Sofia SARS Antigen FIA recall in Canada: Unapproved claims

1. 1

   Check the product name

   Make sure your product name matches one of the affected products listed above.

2. 2

   Check the lot number

   Lot numbers identify specific production batches.

   Affected lots: All lots

3. 3

   Check the model number

   Model numbers are typically on the product label or packaging.

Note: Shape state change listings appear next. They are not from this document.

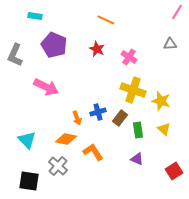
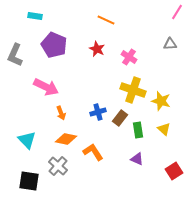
orange arrow: moved 16 px left, 5 px up
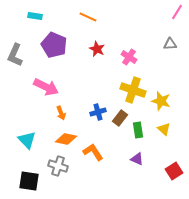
orange line: moved 18 px left, 3 px up
gray cross: rotated 24 degrees counterclockwise
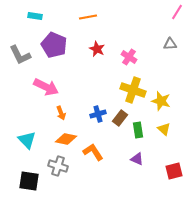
orange line: rotated 36 degrees counterclockwise
gray L-shape: moved 5 px right; rotated 50 degrees counterclockwise
blue cross: moved 2 px down
red square: rotated 18 degrees clockwise
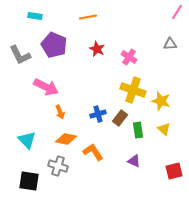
orange arrow: moved 1 px left, 1 px up
purple triangle: moved 3 px left, 2 px down
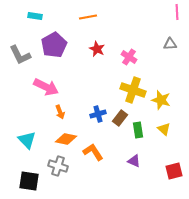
pink line: rotated 35 degrees counterclockwise
purple pentagon: rotated 20 degrees clockwise
yellow star: moved 1 px up
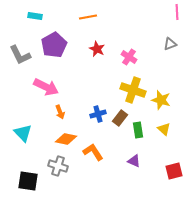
gray triangle: rotated 16 degrees counterclockwise
cyan triangle: moved 4 px left, 7 px up
black square: moved 1 px left
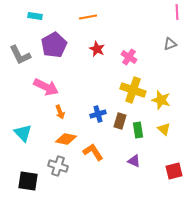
brown rectangle: moved 3 px down; rotated 21 degrees counterclockwise
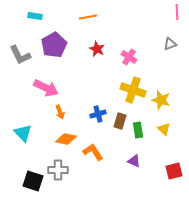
pink arrow: moved 1 px down
gray cross: moved 4 px down; rotated 18 degrees counterclockwise
black square: moved 5 px right; rotated 10 degrees clockwise
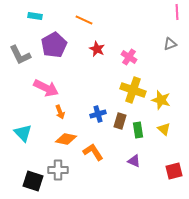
orange line: moved 4 px left, 3 px down; rotated 36 degrees clockwise
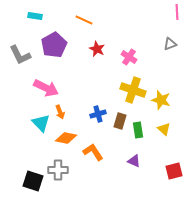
cyan triangle: moved 18 px right, 10 px up
orange diamond: moved 1 px up
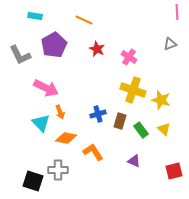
green rectangle: moved 3 px right; rotated 28 degrees counterclockwise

   Affected models: 20374, 20378

Why was this product recalled?

This recall involves the Sofia SARS Antigen FIA medical device sold in Canada. It's being recalled because the manufacturer distributed advertising with new, unapproved claims about detecting SARS-CoV-2 variants. The device still performs as originally stated for detecting the nucleocapsid protein antigen from SARS-CoV-2.

What should consumers do?

No specific action is required for consumers as the device still functions as originally approved. Healthcare professionals should be aware of the unapproved advertising claims.

Where was the product sold?

This product was sold in Canada. For specific retailers or distribution areas, please check the official recall notice linked on this page.

Is there a health risk?

A potential safety risk has been identified with this product. Stop using it immediately and follow the instructions in the official recall notice.

When was this product recalled?

This product was recalled on May 13, 2021.

Is the Sofia brand affected by this recall?

Yes, Sofia products are affected by this recall. This recall involves the Sofia SARS Antigen FIA medical device sold in Canada. It's being recalled because the manufacturer distributed advertising with new, unapproved claims about detecting SARS-CoV-2 variants. The device still performs as originally stated for detecting the nucleocapsid protein antigen from SARS-CoV-2.